Ocurrió siendo de noche. El subteniente Alvear fue llamado a una oficina muy oscura, ubicada en el subterráneo de la Primera Comisaría de Concepción y fue dado de baja. Esta vez había llegado demasiado lejos y recibió la paliza que merecía. No pudo evitar enredarse afectivamente con el colectivo de estudiantes que debía infiltrar para luego desarticularlo. La operación fracasó y debió responder por ello.
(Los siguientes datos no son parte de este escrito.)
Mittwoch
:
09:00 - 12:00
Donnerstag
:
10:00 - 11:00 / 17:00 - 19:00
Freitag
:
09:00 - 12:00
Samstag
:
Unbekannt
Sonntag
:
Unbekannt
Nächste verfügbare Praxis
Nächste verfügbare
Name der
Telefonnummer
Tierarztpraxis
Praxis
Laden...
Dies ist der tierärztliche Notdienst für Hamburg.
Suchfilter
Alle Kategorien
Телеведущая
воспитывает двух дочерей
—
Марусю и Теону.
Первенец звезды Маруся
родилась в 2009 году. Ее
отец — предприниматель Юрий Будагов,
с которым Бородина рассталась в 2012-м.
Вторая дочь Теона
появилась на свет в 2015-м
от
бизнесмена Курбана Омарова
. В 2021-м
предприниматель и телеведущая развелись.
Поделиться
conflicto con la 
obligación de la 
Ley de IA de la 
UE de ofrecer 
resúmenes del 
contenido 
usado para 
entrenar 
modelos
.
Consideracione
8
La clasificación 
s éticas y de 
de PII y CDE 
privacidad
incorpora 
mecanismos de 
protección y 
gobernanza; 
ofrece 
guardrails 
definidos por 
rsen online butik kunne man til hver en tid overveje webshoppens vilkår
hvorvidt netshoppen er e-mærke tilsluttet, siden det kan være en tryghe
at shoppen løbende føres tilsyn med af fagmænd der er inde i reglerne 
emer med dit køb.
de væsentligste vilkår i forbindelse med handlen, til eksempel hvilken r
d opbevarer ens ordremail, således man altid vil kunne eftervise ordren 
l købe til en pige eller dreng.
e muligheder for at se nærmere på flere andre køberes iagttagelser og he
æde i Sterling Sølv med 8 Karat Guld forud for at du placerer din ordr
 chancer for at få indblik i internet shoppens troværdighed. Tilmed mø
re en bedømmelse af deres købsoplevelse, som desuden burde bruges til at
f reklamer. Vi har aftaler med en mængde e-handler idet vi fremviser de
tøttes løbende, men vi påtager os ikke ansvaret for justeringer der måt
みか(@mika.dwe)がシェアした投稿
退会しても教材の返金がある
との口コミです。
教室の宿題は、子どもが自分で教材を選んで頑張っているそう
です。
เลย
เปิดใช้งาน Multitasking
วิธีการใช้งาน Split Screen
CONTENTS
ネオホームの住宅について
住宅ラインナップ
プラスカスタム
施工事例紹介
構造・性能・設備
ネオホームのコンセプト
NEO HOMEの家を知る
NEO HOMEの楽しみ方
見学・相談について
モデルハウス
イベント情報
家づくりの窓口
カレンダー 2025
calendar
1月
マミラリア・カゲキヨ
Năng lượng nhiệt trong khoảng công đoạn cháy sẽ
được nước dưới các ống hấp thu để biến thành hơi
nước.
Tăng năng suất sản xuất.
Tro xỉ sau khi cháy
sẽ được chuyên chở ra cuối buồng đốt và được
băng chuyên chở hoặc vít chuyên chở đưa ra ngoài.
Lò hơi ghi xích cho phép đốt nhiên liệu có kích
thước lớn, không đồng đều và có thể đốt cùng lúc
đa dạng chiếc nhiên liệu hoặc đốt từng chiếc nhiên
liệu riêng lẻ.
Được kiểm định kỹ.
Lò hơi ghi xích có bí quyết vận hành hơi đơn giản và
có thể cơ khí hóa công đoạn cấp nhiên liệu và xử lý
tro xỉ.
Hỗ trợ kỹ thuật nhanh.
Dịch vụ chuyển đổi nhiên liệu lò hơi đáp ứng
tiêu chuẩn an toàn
El problema fue que tras recuperarse del par de fracturas y las múltiples contusiones, Alvear siguió con el baile. Por su cuenta, colaboró con un par de intentos de toma de la Universidad Católica Santísima, asistió a numerosas marchas e incluso intentó estrangular a un capitán de Fuerzas Especiales que se quería pasar de listo con una liceana. En cuanto a su mujer, lógicamente lo abandonó y él comenzó a pasar más tiempo de la cuenta en los tugurios de calle Maipú.
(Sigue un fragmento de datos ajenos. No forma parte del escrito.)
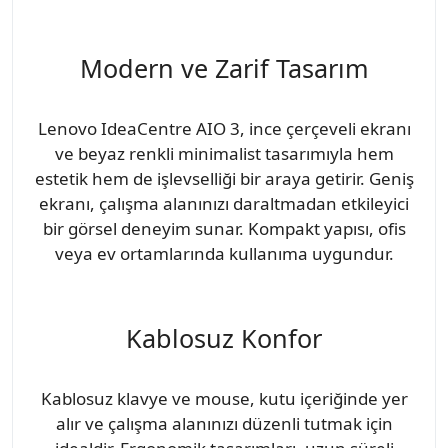
Modern ve Zarif Tasarım
Lenovo IdeaCentre AIO 3, ince çerçeveli ekranı
ve beyaz renkli minimalist tasarımıyla hem
estetik hem de işlevselliği bir araya getirir. Geniş
ekranı, çalışma alanınızı daraltmadan etkileyici
bir görsel deneyim sunar. Kompakt yapısı, ofis
veya ev ortamlarında kullanıma uygundur.
Kablosuz Konfor
Kablosuz klavye ve mouse, kutu içeriğinde yer
alır ve çalışma alanınızı düzenli tutmak için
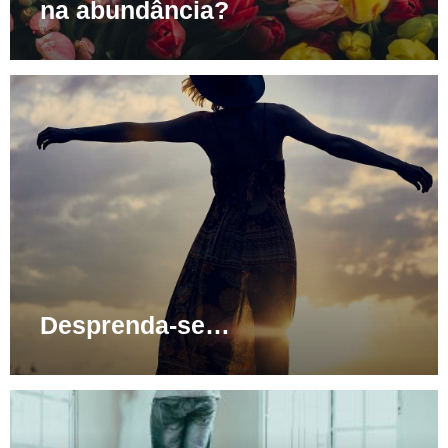
na abundância?
Desprenda-se…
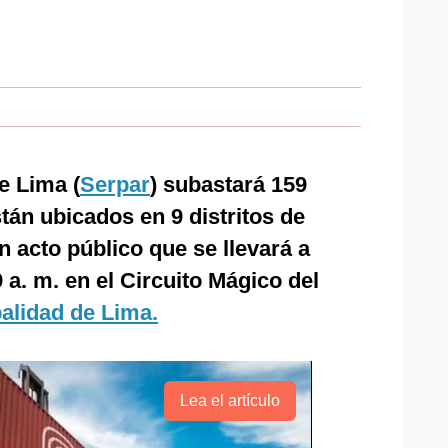
e Lima (
Serpar
) subastará 159
tán ubicados en 9 distritos de
n acto público que se llevará a
9 a. m. en el Circuito Mágico del
alidad de Lima.
Lea el artículo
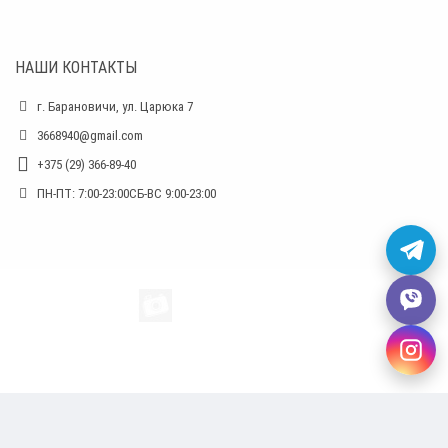
НАШИ КОНТАКТЫ
г. Барановичи, ул. Царюка 7
3668940@gmail.com
+375 (29) 366-89-40
ПН-ПТ: 7:00-23:00СБ-ВС 9:00-23:00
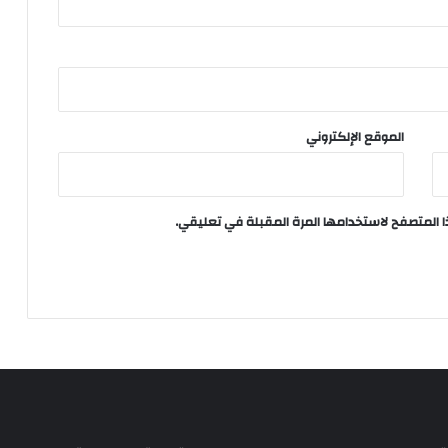
الموقع الإلكتروني
ا المتصفح لاستخدامها المرة المقبلة في تعليقي.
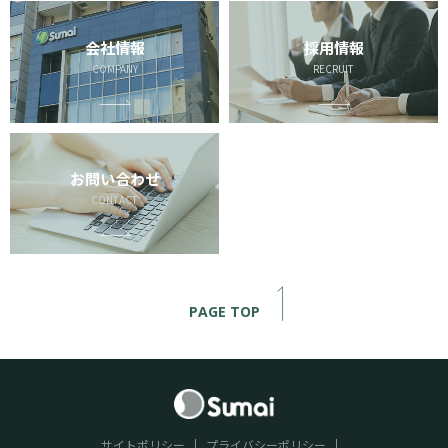
会社情報
採用情報
COMPANY
RECRUIT
お問い合わせ
CONTACT
PAGE TOP
サイトポリシー
プライバシーポリシー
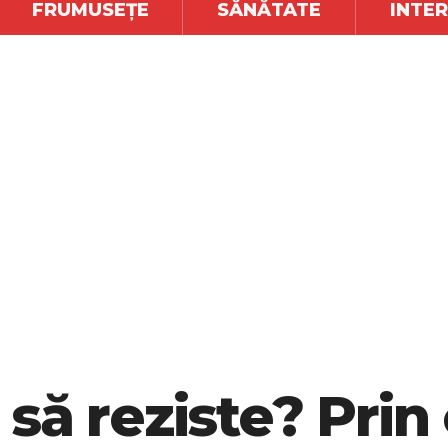
FRUMUSEȚE
SĂNĂTATE
INTE
să reziste? Prin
Justamente en uno de ellos, llamado Bogarín, fue donde se le acercó una tarde el Detective López con un vaso de malta en la mano:
— Sé perfectamente quién es, Alvear. No le propongo que delate a nadie, simplemente que juegue a dos bandas. Trabajará tanto para ellos como para mí. La diferencia es que a mí no me interesa detener a nadie más que a Rita. Ella es la más peligrosa de toda esa tropa.
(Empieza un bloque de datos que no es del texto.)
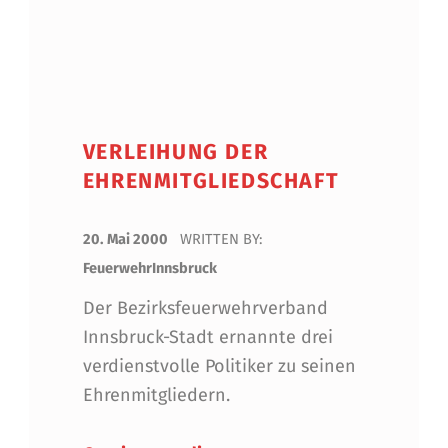
VERLEIHUNG DER
EHRENMITGLIEDSCHAFT
POSTED ON:
20. Mai 2000
WRITTEN BY:
FeuerwehrInnsbruck
Der Bezirksfeuerwehrverband
Innsbruck-Stadt ernannte drei
verdienstvolle Politiker zu seinen
Ehrenmitgliedern.
“Verleihung der Ehrenmitgli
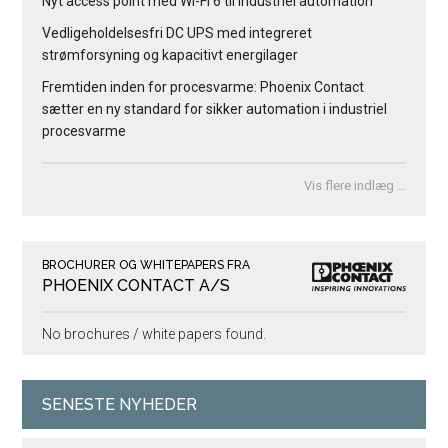
Nyt access point med Wi-Fi 6 til industriel automation
Vedligeholdelsesfri DC UPS med integreret
strømforsyning og kapacitivt energilager
Fremtiden inden for procesvarme: Phoenix Contact
sætter en ny standard for sikker automation i industriel
procesvarme
Vis flere indlæg …
BROCHURER OG WHITEPAPERS FRA
PHOENIX CONTACT A/S
No brochures / white papers found.
SENESTE NYHEDER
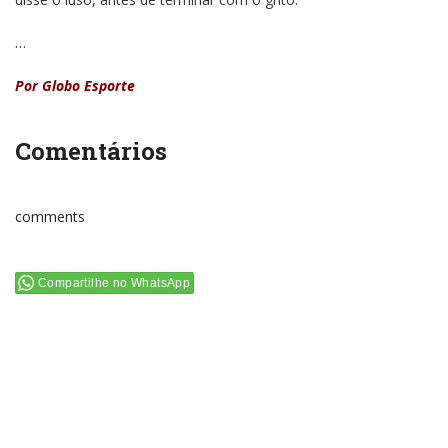
…
Por Globo Esporte
Comentários
comments
Compartilhe no WhatsApp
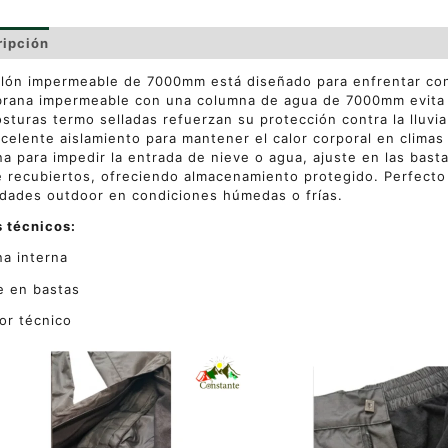
ripción
Información adicional
Valoraciones (0)
lón impermeable de 7000mm está diseñado para enfrentar con
ana impermeable con una columna de agua de 7000mm evita l
osturas termo selladas refuerzan su protección contra la lluvia 
celente aislamiento para mantener el calor corporal en climas
na para impedir la entrada de nieve o agua, ajuste en las basta
e recubiertos, ofreciendo almacenamiento protegido. Perfecto
idades outdoor en condiciones húmedas o frías.
 técnicos:
na interna
e en bastas
ior técnico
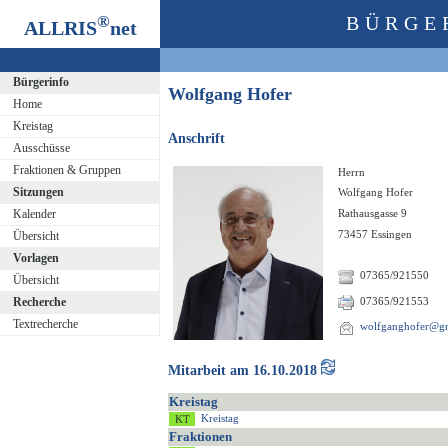
®
BÜRGE
ALLRIS
net
Bürgerinfo
Wolfgang Hofer
Home
Kreistag
Anschrift
Ausschüsse
Fraktionen & Gruppen
Herrn
Sitzungen
Wolfgang Hofer
Kalender
Rathausgasse 9
73457 Essingen
Übersicht
Vorlagen
07365/921550
Übersicht
Recherche
07365/921553
Textrecherche
wolfganghofer@g
Mitarbeit am 16.10.2018
Kreistag
Kreistag
Fraktionen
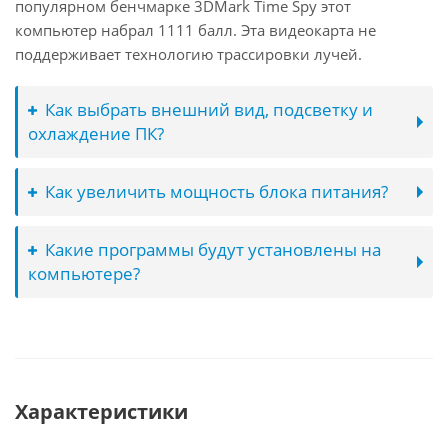
популярном бенчмарке 3DMark Time Spy этот
компьютер набрал 1111 балл. Эта видеокарта не
поддерживает технологию трассировки лучей.
Как выбрать внешний вид, подсветку и
охлаждение ПК?
Как увеличить мощность блока питания?
Какие программы будут установлены на
компьютере?
Характеристики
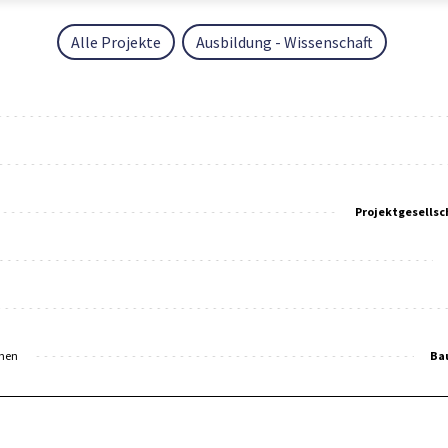
Alle Projekte
Ausbildung - Wissenschaft
Projektgesellsc
men
Ba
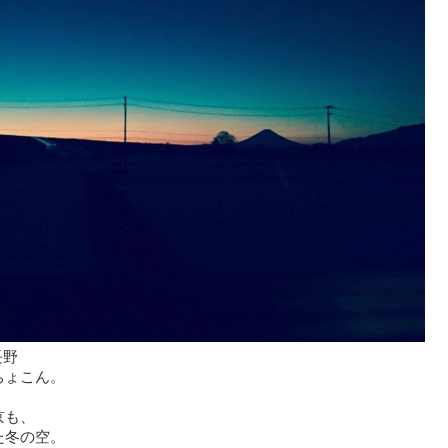
長野
ちょこん。
京も、
た冬の空。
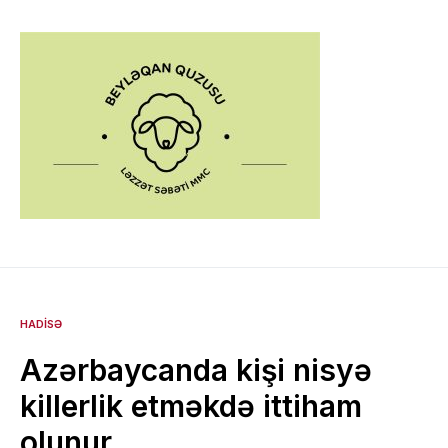
HADISƏ
Azərbaycanda kişi nisyə
killerlik etməkdə ittiham
olunur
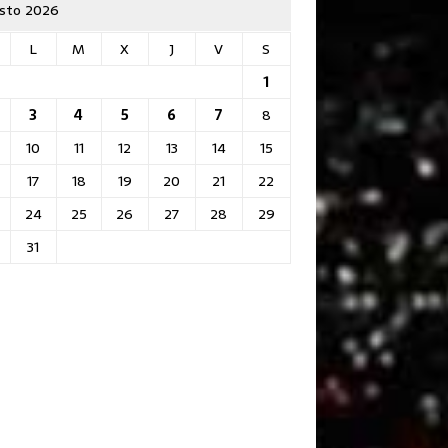
sto 2026
L
M
X
J
V
S
1
3
4
5
6
7
8
10
11
12
13
14
15
17
18
19
20
21
22
24
25
26
27
28
29
31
— No sé a qué se refiere — el ex oficial trató de evadir el asunto.
— No me venga con esa mierda Alvear, que no se la cree ni usted. Sé que está en la ruina, no tiene ni para irse a beber a un lugar decente ¡Mírese! Yo le pagaré bien por cada información que me proporcione, ¿o acaso cree que alguien le dará un trabajo después de haber escupido en la cara al Ministro del Interior?
— Son buenos chicos, usted no los conoce. Además, yo ya no soy…
Alvear se levantó y salió rápidamente del local en dirección a la Costanera. El Detective López miró a uno de sus hombres, que esperaba al lado de la puerta y le indicó que siguiera a Alvear.
En tanto, a esa misma hora, en una oscura fábrica de cecinas de calle Las Heras, cuatro misteriosos hombres conspiraban, espantándose las decenas de moscas que volaban sobre la mesa:
— Ya está todo arreglado. En un par de meses estará en Concepción, y será la única posibilidad que tendremos para liquidarlo.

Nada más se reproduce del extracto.